Later in the same letter he casually discloses his own doubt, "since you are lucky enough to
believe." But Baudelaire is too complicated a writer to evaluate on the basis of a few statements.
There are, for instance, times of sustained prayer and attendance at mass on Christmas,
descriptions of himself as a "fervent" and "incorrigible" Catholic (he grants a "suspect" one), and
his repeated affirmation that The Flowers of Evil "set out from a Catholic idea"--"is there...
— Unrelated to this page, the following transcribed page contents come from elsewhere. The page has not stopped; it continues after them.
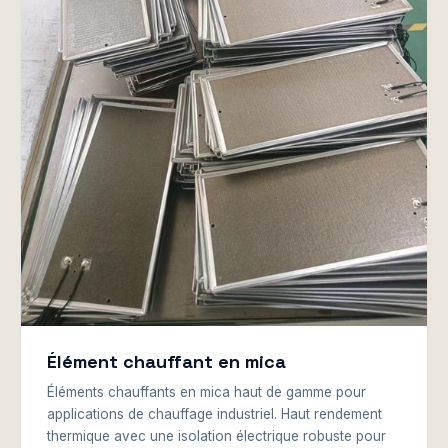
Élément chauffant en mica
Éléments chauffants en mica haut de gamme pour
applications de chauffage industriel. Haut rendement
thermique avec une isolation électrique robuste pour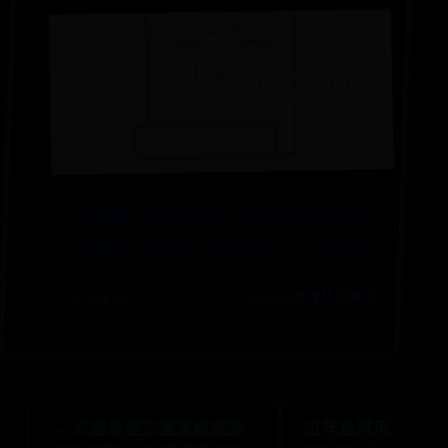
【問題】角色小小LAG的瞬移 @英
雄聯盟 League of Legends 哈啦板
🔗 365bet足球比分直播
📅 09-07
← 赤壁赤壁市基督教堂游
过年急需用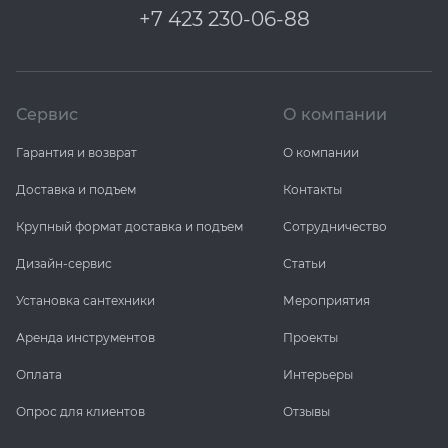
+7 423 230-06-88
Сервис
О компании
Гарантия и возврат
О компании
Доставка и подъем
Контакты
Крупный формат доставка и подъем
Сотрудничество
Дизайн-сервис
Статьи
Установка сантехники
Мероприятия
Аренда инструментов
Проекты
Оплата
Интерьеры
Опрос для клиентов
Отзывы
anyone more Catholic than the devil?" And what is more religious than the writer who studies
"crime in his own heart" and in the world around him? What other struggles had Job and
Eccelesiastes? His letters testify he stood in the full flood of his century and recognized the loss
that still deafens "the Muse of modern times." In 1866 just before the stroke that partially
paralyzed him and led to his death nearly a year and a half later, Baudelaire sent his mother a
copy of Verlaine’s article on him, writing,

These young people have talent--but what sillinesses! what exaggerations! what
youthful infatuation! For several years now, I’ve been noticing here and there 
imitations and tendencies that alarm me.... It seems there is in existence a
Baudelaire school.

How laughable to find Baudelaire alarmed by the "tendencies" or histrionics to which he
had helped give birth, especially since in 1859 he had defended to Hugo his stratagem of
handling bourgeois "utilitarian concerns" by "exaggerating a little in the other direction." Had he
lived long enough to witness the symbolists at their height what would he have then thought of
the "sillinesses"of the Baudelaire school? Perhaps he would have owned his complicity. In many
of his letters Baudelaire loathes "belief in progress, the salvation of the human race through
balloons," and "all modem stupidity." One can only assume that he would have abhorred the
silliness of many of the poets of the last forty-five years, most of whom long ago abandoned
belief in the transcendent, let alone belief in the "sin of the world."